Cadence Cerebrus to Enable Chip Design with ML: PPA Optimization in Hours, not Months
by Dr. Ian Cutress on July 22, 2021 10:45 AM ESTThe design of most leading edge processors and ASICs rely on steps of optimization, with the three key optimization points being Performance, Power, and Area (and sometimes Cost). Once the architecture of a chip is planned, it comes down to designing the silicon of that chip for a given process node technology, however there are many different ways to lay the design out. Normally this can take a team of engineers several months, even with algorithmic tools and simulation to get a good result, however that role is gradually being taken over with Machine Learning methods. Cadence today is announcing its new Cerebrus integrated ML design tool to assist with PPA optimization – production level silicon is already being made with key partners as the tool directly integrates into Cadence workflows.
Place and Route: The Next Stage of Automation
The act of finding the best layout for a chip, or even for a part of a chip such as a macro or a library, has already been optimized for many years – engineers plug in details about the parts of the design with a variety of parameters and run overnight simulations to find the best layout. These algorithmic implementations of ‘Place and Route’ have been built over time to be very complex, but rely on equations and if/then statements to try and predict the best design. Very often this is a slow process, with the engineering team having to go back, tweak the design, and attempt again. The designs are then simulated for expected performance and power to find which is the best. There is no level of the software ‘learning’, as the algorithm is defined by hard and fast rules.
The advancement of machine learning this decade has put a new twist on traditional Place and Route algorithms. Companies that build EDA (Electronic Design Automation) tools to design chips have been researching into the best way to integrate machine learning into their algorithms with the hope that the software alone can understand what it is doing, make iterative improvements, and essentially be left to its own devices to get the best result. Beyond this, it allows for parallel analysis across many systems – one of the main limitations of traditional EDA test and simulation is that it is single thread limited and doesn’t scale, whereas ML would allow for more parallel testing and simulation.
An example of ML-assisted design from Google
In speaking to EDA companies that are discussing ML tools, the main benefit of this technology is that it creates a simpler workflow but also produces better processors almost equivalent to a benefit of a whole process node. What would take a team of a dozen engineers half a year to find a good design can be superseded by one or two engineers over a couple of weeks, and it would end up with a better PPA than the human plus non-ML methods ever could.

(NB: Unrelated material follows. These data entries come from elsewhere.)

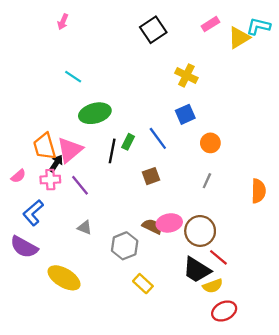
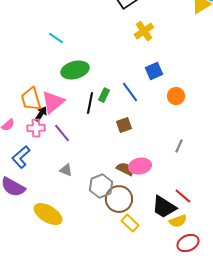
yellow cross: (186, 75) -> (144, 31), moved, turned 30
gray line: (207, 181) -> (179, 146), moved
brown circle: (200, 231) -> (119, 199), moved
yellow rectangle: (143, 284) -> (130, 223), moved

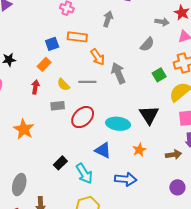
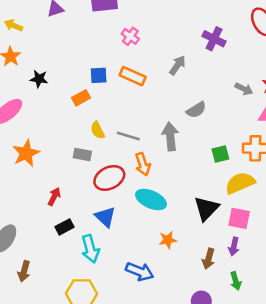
gray semicircle: (147, 44) -> (196, 110), moved
orange arrow: (98, 57) -> (143, 164), moved
red arrow: (35, 87) -> (54, 197), moved
black triangle: (149, 115) -> (206, 208), moved
orange star: (24, 129) -> (26, 153), moved
blue triangle: (103, 150) -> (105, 217), moved
brown arrow: (173, 155) -> (208, 259), turned 98

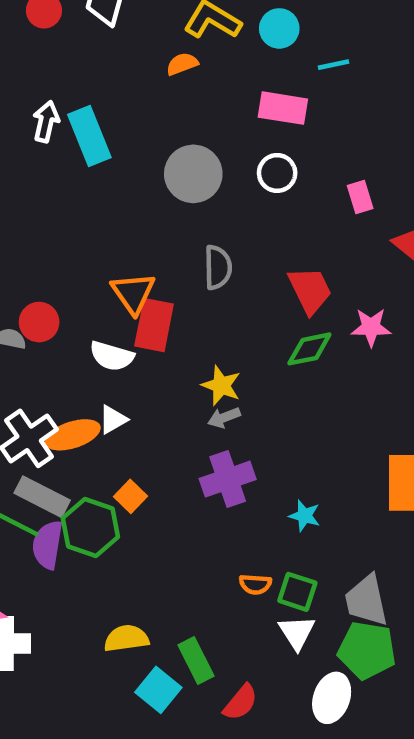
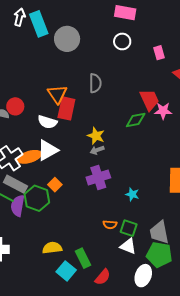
gray circle: (193, 174) -> (67, 39), moved
red trapezoid: (310, 290) -> (149, 100), moved
white triangle: (113, 419) -> (48, 150), size x1.6
white triangle: (297, 632) -> (128, 246), turned -36

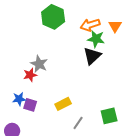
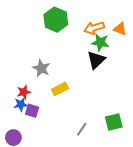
orange triangle: (115, 26) -> (120, 29), turned -40
red star: (30, 75) -> (24, 92), moved
yellow rectangle: (63, 104) -> (60, 89), moved

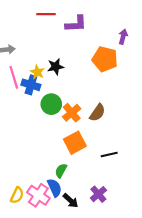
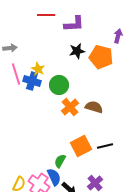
black star: (56, 67) -> (77, 51), moved
green circle: (51, 104) -> (59, 85), moved
brown semicircle: (97, 113) -> (94, 107), turned -108
orange square: (75, 143) -> (81, 146), moved

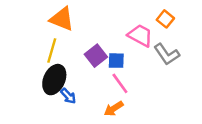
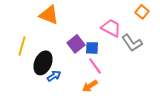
orange square: (165, 19) -> (142, 12), moved
yellow line: (52, 51) -> (22, 46), moved
blue arrow: (68, 96) -> (54, 76), turned -80

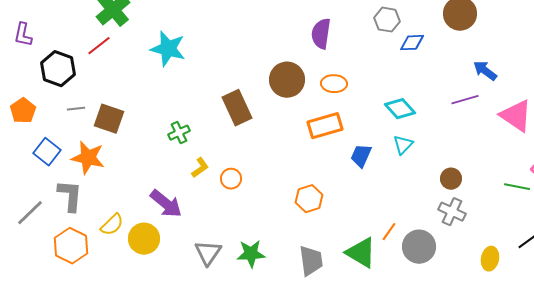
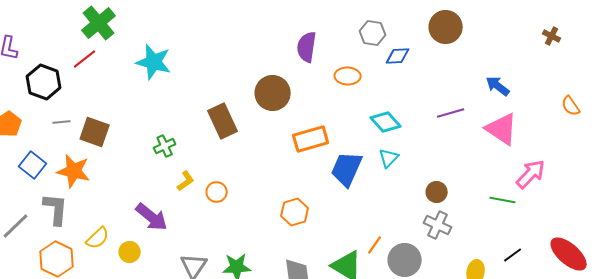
blue arrow: (485, 71) -> (498, 86), moved
orange ellipse: (334, 84) -> (348, 76), moved
blue trapezoid: (361, 156) -> (347, 169), size x1.5
yellow circle: (144, 239) -> (130, 252), size x0.7

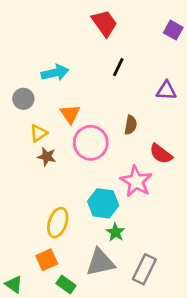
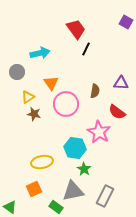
red trapezoid: (105, 23) -> (76, 29), moved
purple triangle: (166, 91) -> (121, 83), moved
yellow ellipse: (58, 223) -> (42, 162), turned 60
green rectangle: (66, 284) -> (56, 207), moved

How To Enable Machine Learning on EDA
Today’s announcement is from Cadence, one of the top EDA tool vendors, with the launch of their new Cerebrus technology. Integrated directly into the Cadence toolchain, Cerebrus can work at any level of the stack design, from high level definitions in System C down to standard cells, macros, RTL and signoff, and it allows an engineer to give it objects with defined specifications at any level and optimize for each. The automated floorplanning allows for the engineer to specify optimization points beyond regular PPA, such as wire length, wire delay, power grid distribution, IR drop, IO placement with respect to physical chip boundaries, and other parameters.
Cadence’s Cerebrus tool uses reinforcement machine learning for its optimization process – the technology is already in hands with key customers and in use with chip design, although today’s announcement makes it available to the wider customer base. Cadence states that the machine learning workflow is designed such that it can start from an untrained model and find an optimized point in 50-200 iterations, and within an organization models can be reused if a number of constraints are followed (process node PDK, similar structure) reducing that time even further. Theoretically an organization can build a library of pre-trained models, and enable Cerebrus to attempt the best one for the task, and if that fails, start anew and still get a great result.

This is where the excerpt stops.